After a long and relatively productive (?) summer we return once again to embark on the second year of the IMFSE course. In this brief calm before the impending storm, fully charged with lectures and study sessions galore, I’m left wondering what others might find interesting for me to write about. Incidentally, for those of you not familiar with northern Europe, this figurative study storm is just in time to compliment the literal storm of rain that sweeps over by October which should be done sometime between January (see Italy) or June (see England).
There will be lots of people deliberating on whether or not to apply for the course. Some of you may well be in the same position I was. Internally debating, after several year working in the industry, whether or not to return to study. As you deliberate this it is easy to find just as many risks as there are rewards. I think it is only right then that I give you my take on the challenges, the considerations, the nuanced change of perspective, and of course, the aforementioned rewards.
But first, some brief context on my background. After finishing my undergraduate degree in fire safety in 2015 I moved to London where I worked as a fire engineering consultant for three years in a multi-disciplinary engineering firm. Fire engineering consultancy is a really fast paced and challenging field in my opinion but rife with opportunity to excel and progress if you choose to work hard and learn fast.
Why go back at all? A calculated risk!
It is so easy to get comfortable in a working environment. After that initial butterfly-in-stomach inducing period of first starting up in the working world it quickly makes way for a calmer, more satisfying, somewhat more self-assured journey. From feeling like you’ll be fired any day not to feeling like part of the furniture. So why then leave? Potentially chartership is your goal? Or maybe you have a sneaking suspicion that you don’t know it all? It can be hard to make that conscious decision to enter back into rockier waters although some, I’m sure, don’t mind mixing things up once in awhile!
The immediate academic challenges
Learning is a skill and a multi-faceted one at that. There is something truly exhausting about having your mind boggled by new information every day that most working environments just don’t prepare you for. I found that to be one of the immediate challenges, just knowing what to write down and what not to. When there is so much to know it can be hard sometimes to know exactly what to write down and what to leave for your subconscious to digest later. Never be afraid to ask, try to find the time to read back on notes a week or so after the dust has settled, don’t forget to take a break when you’re finding it hard to focus. Clichés I know! But tried and tested ones.

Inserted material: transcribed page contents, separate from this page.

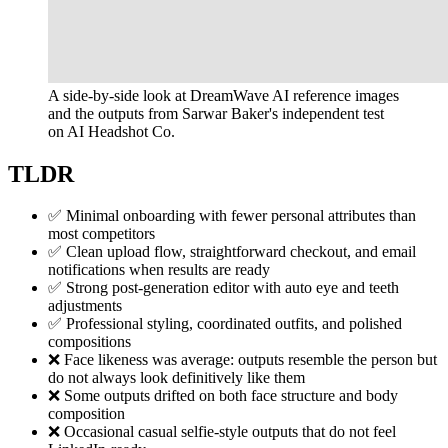
A side-by-side look at DreamWave AI reference images
and the outputs from Sarwar Baker's independent test
on AI Headshot Co.
TLDR
✅ Minimal onboarding with fewer personal attributes than
most competitors
✅ Clean upload flow, straightforward checkout, and email
notifications when results are ready
✅ Strong post-generation editor with auto eye and teeth
adjustments
✅ Professional styling, coordinated outfits, and polished
compositions
❌ Face likeness was average: outputs resemble the person but
do not always look definitively like them
❌ Some outputs drifted on both face structure and body
composition
❌ Occasional casual selfie-style outputs that do not feel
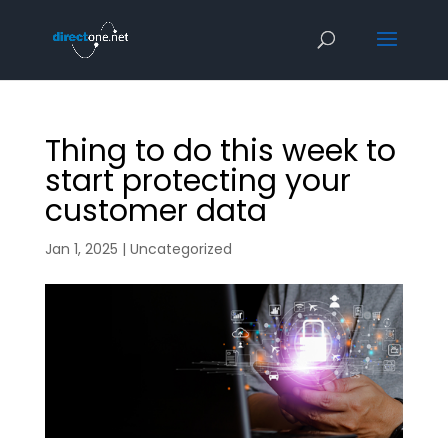
Thing to do this week to
start protecting your
customer data
Jan 1, 2025
|
Uncategorized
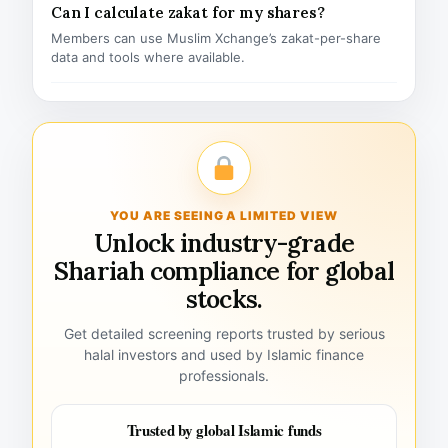
Can I calculate zakat for my shares?
Members can use Muslim Xchange’s zakat-per-share
data and tools where available.
YOU ARE SEEING A LIMITED VIEW
Unlock industry-grade
Shariah compliance for global
stocks.
Get detailed screening reports trusted by serious
halal investors and used by Islamic finance
professionals.
Trusted by global Islamic funds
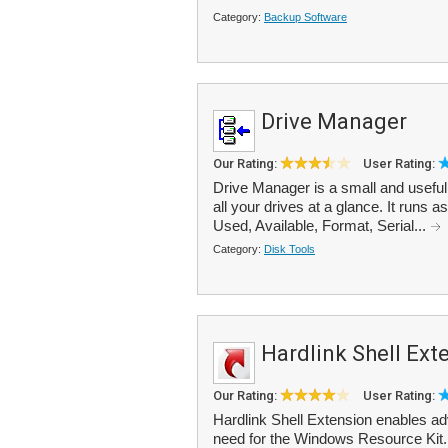
Category:
Backup Software
Drive Manager
Our Rating:
User Rating:
Drive Manager is a small and useful t
all your drives at a glance. It runs 
Used, Available, Format, Serial...
Category:
Disk Tools
Hardlink Shell Ext
Our Rating:
User Rating:
Hardlink Shell Extension enables ad
need for the Windows Resource Kit. I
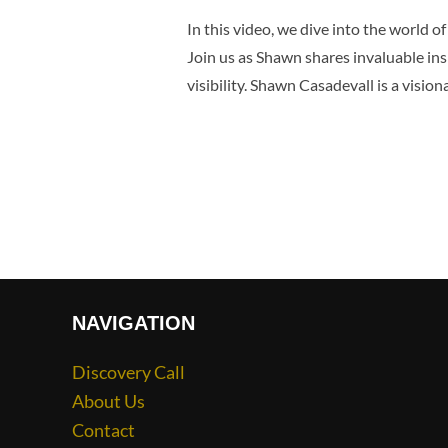
In this video, we dive into the world 
Join us as Shawn shares invaluable in
visibility. Shawn Casadevall is a visio
NAVIGATION
Discovery Call
About Us
Contact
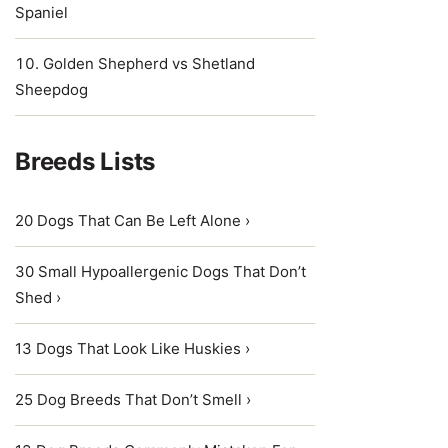
Spaniel
Golden Shepherd vs Shetland
Sheepdog
Breeds Lists
20 Dogs That Can Be Left Alone ›
30 Small Hypoallergenic Dogs That Don’t
Shed ›
13 Dogs That Look Like Huskies ›
25 Dog Breeds That Don’t Smell ›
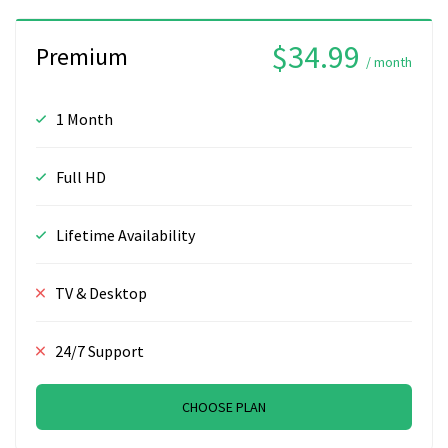
$34.99
Premium
/ month
1 Month
Full HD
Lifetime Availability
TV & Desktop
24/7 Support
CHOOSE PLAN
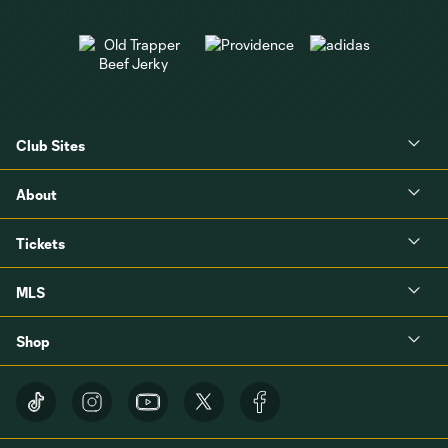
Club Sites
About
Tickets
MLS
Shop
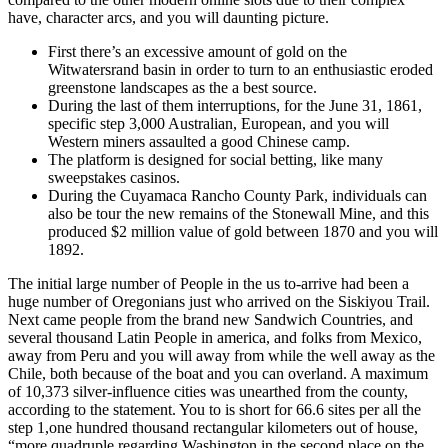
have, character arcs, and you will daunting picture.
First there’s an excessive amount of gold on the
Witwatersrand basin in order to turn to an enthusiastic eroded
greenstone landscapes as the a best source.
During the last of them interruptions, for the June 31, 1861,
specific step 3,000 Australian, European, and you will
Western miners assaulted a good Chinese camp.
The platform is designed for social betting, like many
sweepstakes casinos.
During the Cuyamaca Rancho County Park, individuals can
also be tour the new remains of the Stonewall Mine, and this
produced $2 million value of gold between 1870 and you will
1892.
The initial large number of People in the us to-arrive had been a
huge number of Oregonians just who arrived on the Siskiyou Trail.
Next came people from the brand new Sandwich Countries, and
several thousand Latin People in america, and folks from Mexico,
away from Peru and you will away from while the well away as the
Chile, both because of the boat and you can overland. A maximum
of 10,373 silver-influence cities was unearthed from the county,
according to the statement. You to is short for 66.6 sites per all the
step 1,one hundred thousand rectangular kilometers out of house,
“more quadruple regarding Washington in the second place on the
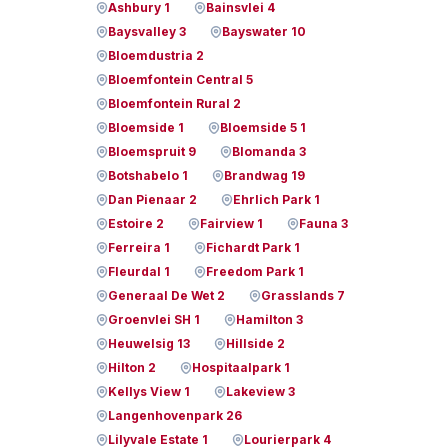
Ashbury 1
Bainsvlei 4
Baysvalley 3
Bayswater 10
Bloemdustria 2
Bloemfontein Central 5
Bloemfontein Rural 2
Bloemside 1
Bloemside 5 1
Bloemspruit 9
Blomanda 3
Botshabelo 1
Brandwag 19
Dan Pienaar 2
Ehrlich Park 1
Estoire 2
Fairview 1
Fauna 3
Ferreira 1
Fichardt Park 1
Fleurdal 1
Freedom Park 1
Generaal De Wet 2
Grasslands 7
Groenvlei SH 1
Hamilton 3
Heuwelsig 13
Hillside 2
Hilton 2
Hospitaalpark 1
Kellys View 1
Lakeview 3
Langenhovenpark 26
Lilyvale Estate 1
Lourierpark 4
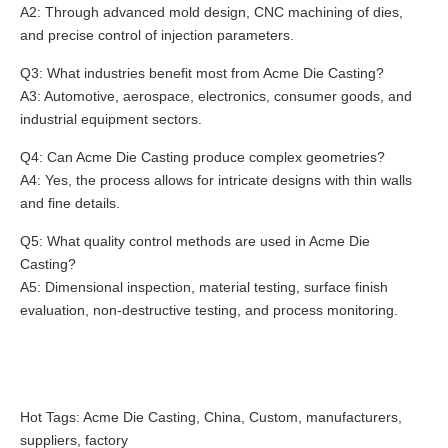
A2: Through advanced mold design, CNC machining of dies,
and precise control of injection parameters.
Q3: What industries benefit most from Acme Die Casting?
A3: Automotive, aerospace, electronics, consumer goods, and
industrial equipment sectors.
Q4: Can Acme Die Casting produce complex geometries?
A4: Yes, the process allows for intricate designs with thin walls
and fine details.
Q5: What quality control methods are used in Acme Die
Casting?
A5: Dimensional inspection, material testing, surface finish
evaluation, non-destructive testing, and process monitoring.
Hot Tags: Acme Die Casting, China, Custom, manufacturers,
suppliers, factory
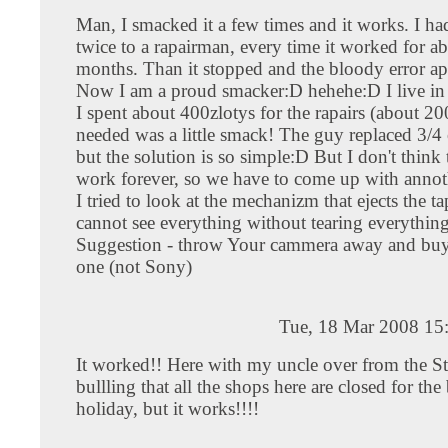
Man, I smacked it a few times and it works. I had
twice to a rapairman, every time it worked for a
months. Than it stopped and the bloody error ap
Now I am a proud smacker:D hehehe:D I live i
I spent about 400zlotys for the rapairs (about 200
needed was a little smack! The guy replaced 3/4 o
but the solution is so simple:D But I don't think
work forever, so we have to come up with annot
I tried to look at the mechanizm that ejects the t
cannot see everything without tearing everything
Suggestion - throw Your cammera away and buy
one (not Sony)
Tue, 18 Mar 2008 15
It worked!! Here with my uncle over from the St
bullling that all the shops here are closed for the
holiday, but it works!!!!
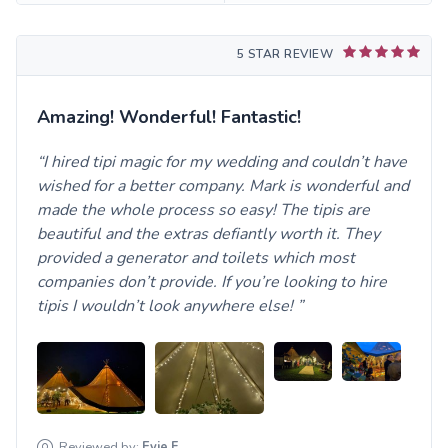
5 STAR REVIEW
Amazing! Wonderful! Fantastic!
I hired tipi magic for my wedding and couldn’t have
wished for a better company. Mark is wonderful and
made the whole process so easy! The tipis are
beautiful and the extras defiantly worth it. They
provided a generator and toilets which most
companies don’t provide. If you’re looking to hire
tipis I wouldn’t look anywhere else!
Reviewed by:
Evie
F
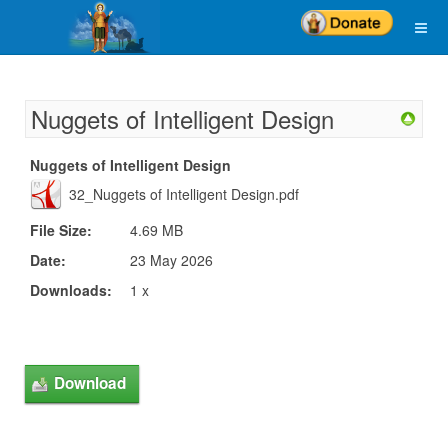
Nuggets of Intelligent Design
Nuggets of Intelligent Design
32_Nuggets of Intelligent Design.pdf
File Size:
4.69 MB
Date:
23 May 2026
Downloads:
1 x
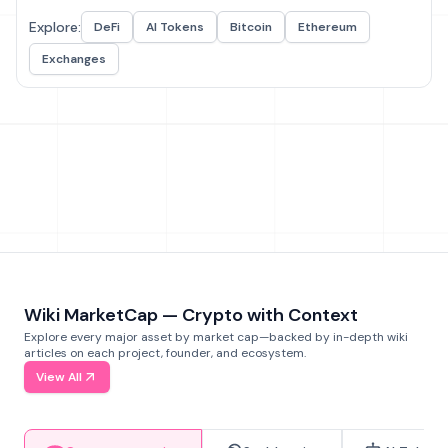
Explore:
DeFi
AI Tokens
Bitcoin
Ethereum
Exchanges
Wiki MarketCap — Crypto with Context
Explore every major asset by market cap—backed by in-depth wiki
articles on each project, founder, and ecosystem.
View All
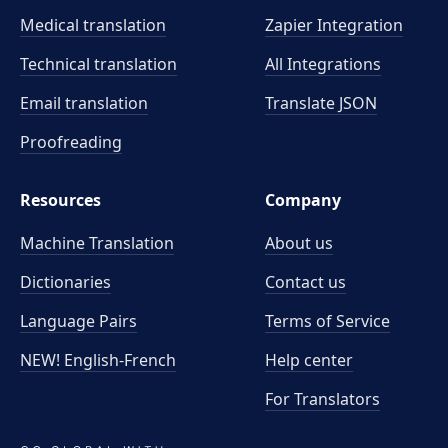
Medical translation
Zapier Integration
Technical translation
All Integrations
Email translation
Translate JSON
Proofreading
Resources
Company
Machine Translation
About us
Dictionaries
Contact us
Language Pairs
Terms of Service
NEW! English-French
Help center
For Translators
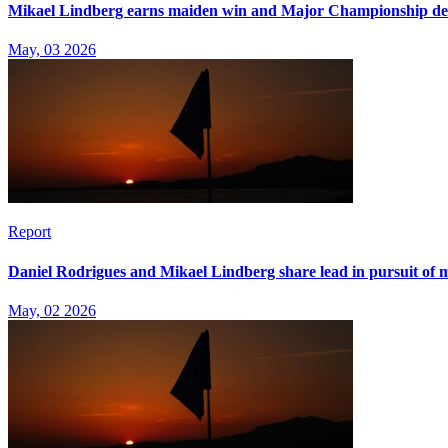
Mikael Lindberg earns maiden win and Major Championship d
May, 03 2026
Report
Daniel Rodrigues and Mikael Lindberg share lead in pursuit of m
May, 02 2026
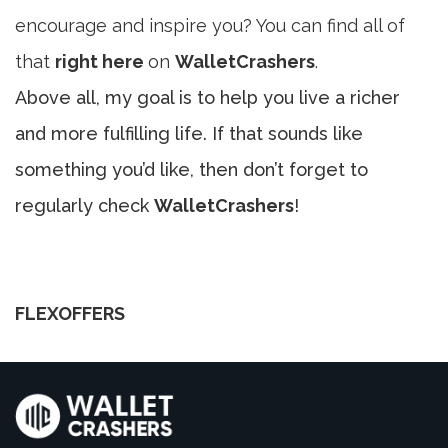
encourage and inspire you? You can find all of
that
right here
on
WalletCrashers
.
Above all, my goal is to help you live a richer
and more fulfilling life. If that sounds like
something you’d like, then don’t forget to
regularly check
WalletCrashers
!
FLEXOFFERS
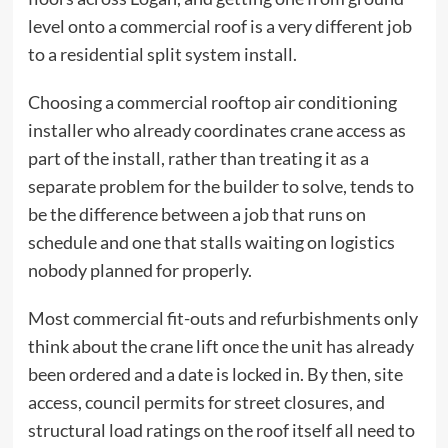
level onto a commercial roof is a very different job
to a residential split system install.
Choosing a
commercial rooftop air conditioning
installer
who already coordinates crane access as
part of the install, rather than treating it as a
separate problem for the builder to solve, tends to
be the difference between a job that runs on
schedule and one that stalls waiting on logistics
nobody planned for properly.
Most commercial fit-outs and refurbishments only
think about the crane lift once the unit has already
been ordered and a date is locked in. By then, site
access, council permits for street closures, and
structural load ratings on the roof itself all need to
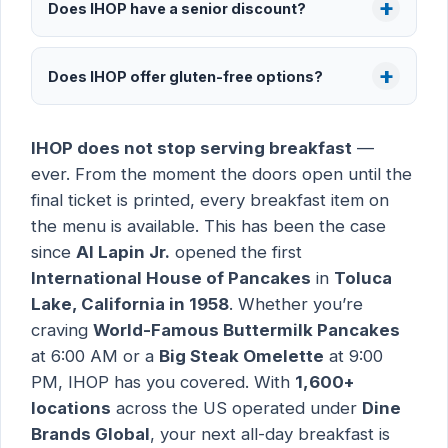
Does IHOP have a senior discount?
Does IHOP offer gluten-free options?
IHOP does not stop serving breakfast
—
ever. From the moment the doors open until the
final ticket is printed, every breakfast item on
the menu is available. This has been the case
since
Al Lapin Jr.
opened the first
International House of Pancakes
in
Toluca
Lake, California in 1958
. Whether you’re
craving
World-Famous Buttermilk Pancakes
at 6:00 AM or a
Big Steak Omelette
at 9:00
PM, IHOP has you covered. With
1,600+
locations
across the US operated under
Dine
Brands Global
, your next all-day breakfast is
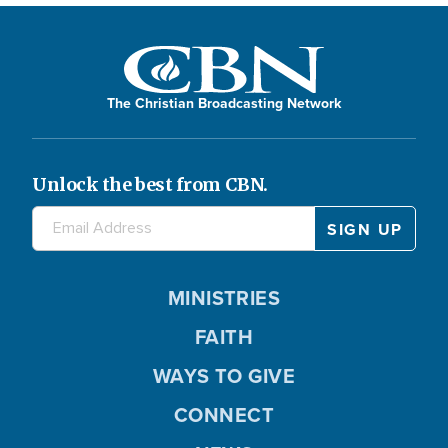
The Christian Broadcasting Network
Unlock the best from CBN.
MINISTRIES
FAITH
WAYS TO GIVE
CONNECT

Lifestyle, discipline and the insidious nature of study guilt
When you’ve got a 9 to 5 job one of the benefits is being able to settle into a familiar pattern that suits you. It becomes much easier to feel accomplished when you have allocated hours so that you can say, can play drums on a Tuesday and go to the gym on a Thursday (maybe you’ll actually even go this time!). There’s some security in that, and some sense of fulfilment from having everything planned out ahead of time. As you can imagine, where you move to a new country every few months that’s a more testing ask! Not only that but university life often doesn’t lend itself to routine too well. New deadlines, new lectures in new buildings, some weeks are more hectic than others. All these things will disrupt things.
As well as all of this there’s the different mindset to contend with. Often in your work life it’s important to be able to switch off when you get home and I found myself actively trying to discourage any fire engineering-based thoughts once I closed my front door. Whilst downtime is obviously still important it becomes more fluid. There is no office anymore and whilst you’ll often have more time for deadlines then those in the strict working environment there will always be a creeping sense that you could and should have done more. Don’t panic and remember that it’s a normal reaction to wider opportunities.
A quest for knowledge shaping a critical mind
Whilst there are ups and downs I personally think the ups have it resoundingly. You’ll meet people from places you’ve never been before, in settings I for one certainly didn’t have the imaginative capacity to predict, and you will have the privilege to seek out knowledge for a purpose beyond yourself, but rather, and ultimately, to help and improve the world around you. Melodramatic? Perhaps, but worth remembering in a world that does not afford that opportunity to everyone.
I returned to work over the last summer. I think it is a testament to the course on how it did feel more aware of my role and confident in my capacity to fulfil it. So if, like me, you’ve had a few years out from study and stuck between staying where you are or taking up a new challenge know that the road is long but it is its length that makes it worth taking!